Robinson seems so caught up in demonstrating the technologies required for the mission and his mastery of their specifics that he spends very little time developing the book’s central characters, roughly a dozen of the first hundred who play significant roles in the novel’s multistranded story arc. Two of the most significant ones are dead before the book even ends, as are a few characters of less importance, and while many dramatic works benefit from the uncertainty around characters’ fates, Red Mars isn’t one of them. There’s no sense of impending jeopardy to raise tensions, and when the novel ends with a lengthy journey where several of the first hundred escape from Terran forces, I never doubted that they’d succeed in reaching their destination. And, most damning of all, I didn’t really care if they didn’t, so long as Robinson didn’t bore me to death first with details of how their little rovers worked or more about that bizarre flood that, even with all his descriptive text, I still could not for the life of me manage to picture in my head.

So my question to those of you who’ve braved this series is whether it’s worth it to continue, as I’ve been reading past Hugo winners, which would include both of the next two books in the series. My instinct is no, that the issue was Robinson’s writing style, and that seems unlikely to improve from book to book, at least not enough for me to plod through another 1200 pages.

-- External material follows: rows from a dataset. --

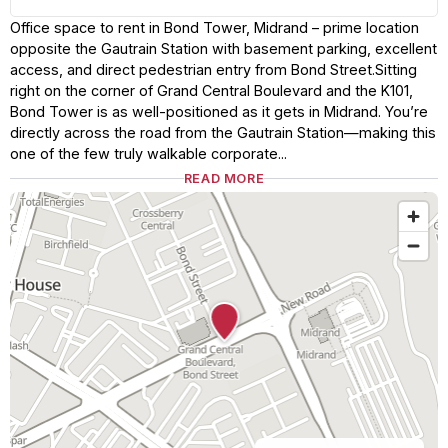
Office space to rent in Bond Tower, Midrand – prime location
opposite the Gautrain Station with basement parking, excellent
access, and direct pedestrian entry from Bond Street.Sitting
right on the corner of Grand Central Boulevard and the K101,
Bond Tower is as well-positioned as it gets in Midrand. You’re
directly across the road from the Gautrain Station—making this
one of the few truly walkable corporate...
READ MORE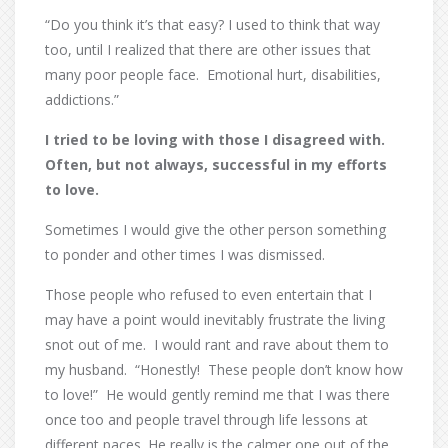
“Do you think it’s that easy? I used to think that way
too, until I realized that there are other issues that
many poor people face.
Emotional hurt, disabilities,
addictions.”
I tried to be loving with those I disagreed with.
Often, but not always, successful in my efforts
to love.
Sometimes I would give the other person something
to ponder and other times I was dismissed.
Those people who refused to even entertain that I
may have a point would inevitably frustrate the living
snot out of me.
I would rant and rave about them to
my husband.
“Honestly!
These people don’t know how
to love!”
He would gently remind me that I was there
once too and people travel through life lessons at
different paces. He really is the calmer one out of the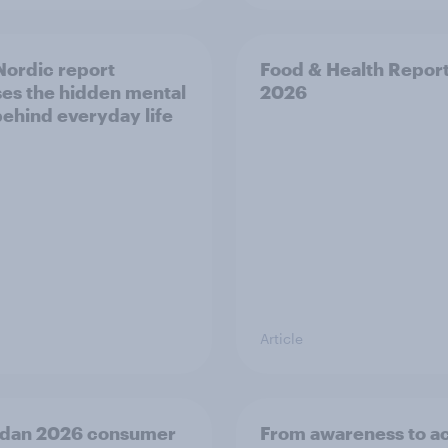
ordic report
Food & Health Repor
es the hidden mental
2026
behind everyday life
Article
dan 2026 consumer
From awareness to ac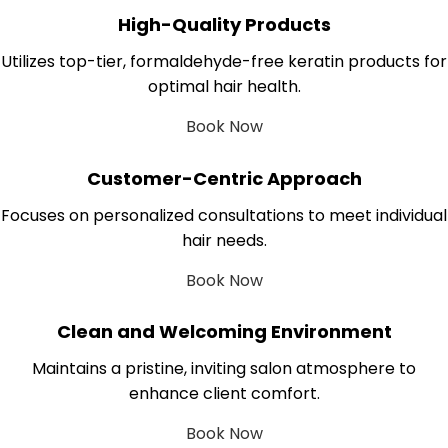
High-Quality Products
Utilizes top-tier, formaldehyde-free keratin products for
optimal hair health.
Book Now
Customer-Centric Approach
Focuses on personalized consultations to meet individual
hair needs.
Book Now
Clean and Welcoming Environment
Maintains a pristine, inviting salon atmosphere to
enhance client comfort.
Book Now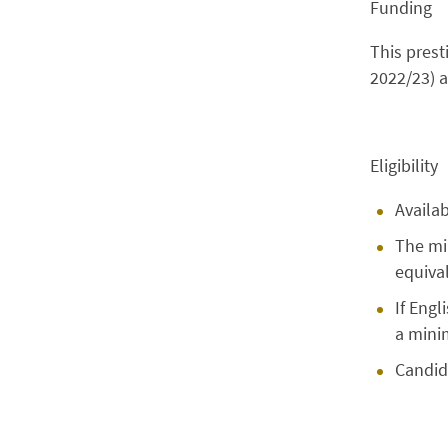
Funding
This prest
2022/23) 
Eligibility
Availa
The mi
equival
If Engl
a minim
Candid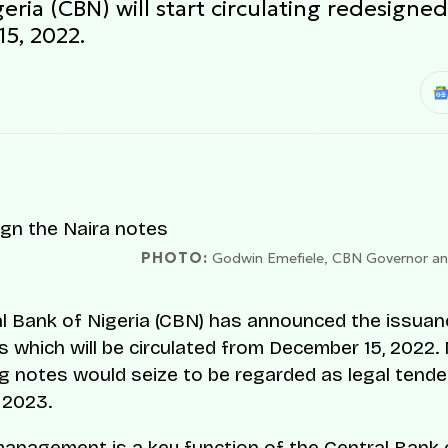
eria (CBN) will start circulating redesign
5, 2022.
PHOTO:
Godwin Emefiele, CBN Governor and 
l Bank of Nigeria (CBN) has announced the issua
s which will be circulated from December 15, 2022.
ng notes would seize to be regarded as legal tende
 2023.
anagement is a key function of the Central Bank o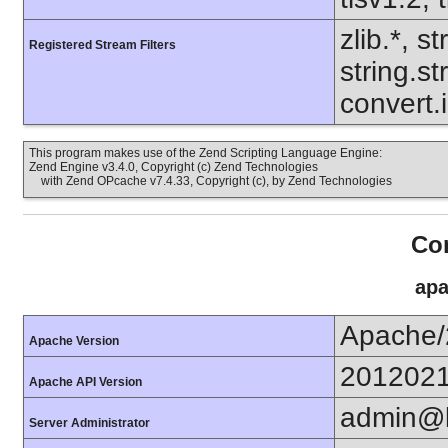
zlib.*, s
Registered Stream Filters
string.s
convert.
This program makes use of the Zend Scripting Language Engine:
Zend Engine v3.4.0, Copyright (c) Zend Technologies
with Zend OPcache v7.4.33, Copyright (c), by Zend Technologies
Con
apa
Apache/
Apache Version
201202
Apache API Version
admin@k
Server Administrator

Next up: I just finished A Bell for Adano, a wonderful satirical war novel by John Hersey (author of the famed New Yorker piece Hiroshima) and have begun Philip K. Dick’s A Scanner Darkly.


  1. Mixed emotions. I’ve read Red and Green and am halfway through Blue. I liked them better than you, there’s some good stuff there, but still thought the story often failed to engage.

    I think that you should expect more of the same in Green and Blue.

  2. Huge fan of KSR. I really enjoyed the Mars Trilogy; Red and Green more than Blue. I enjoyed his Science in the Capital trilogy more than Mars (and The Years of Rice and Salt is one of my fav novels of all time).

  3. Most people who have read the Mars trilogy, whether or not they are fans (I read them all and liked them fine), think that each successive book is less good as the one that precedes it. So if you’re not already into it, I don’t advise you to continue.

  4. For what it’s worth, i remember the first book being the slowest of the three (although it’s been almost 10 years since I read them). Some of the technical stuff becomes important later (there’s a rather dramatic sequence involving the space elevator in particular), so the set up work he does in the first book is not entirely wasted, even if it isn’t done particularly elegantly.

  5. I don’t think there’s anything in them that’s going to turn your opinion. I think I liked Red the best of the three.

  6. I did push through and read the second but never could bring myself to pick up the third. I do recal the the extreme topic depth being over the top as well as being blown away by the killing off of seemingly main characters. The second was better in general but still not very compelling. I found the Ben Bova Mars books to be much more enjoyable. Well researched but not to the point of feeling like there’s going to be an exam at the end of the book as in Red Mars.

  7. I read and enjoyed Red, soldiered through Blue, and gave up partwau through Green. If you think the digressions in Red were annoying, there are twice as many in Blue and three times as many (probably) in Green. Why? Because backstory.

  8. When I was younger (in high school, I’m 29 now), I LOVED these books. Recently I decided to re-tackle them, but as Audible books rather than pure reads. I think the Audible productions are not great (not a great narrator), but I think the source material is ultimately the reason I petered out mid-Green Mars. I mostly did Red while I was living alone, when my girlfriend and I had to be separate.

    tl;dr: nah, not worth it. And I loved The Martian

    What’s up with the ESPN chats?

    • I’m shooting to try a new chat here on Thursday. Watch this space, as the Sneaker Pimps once said.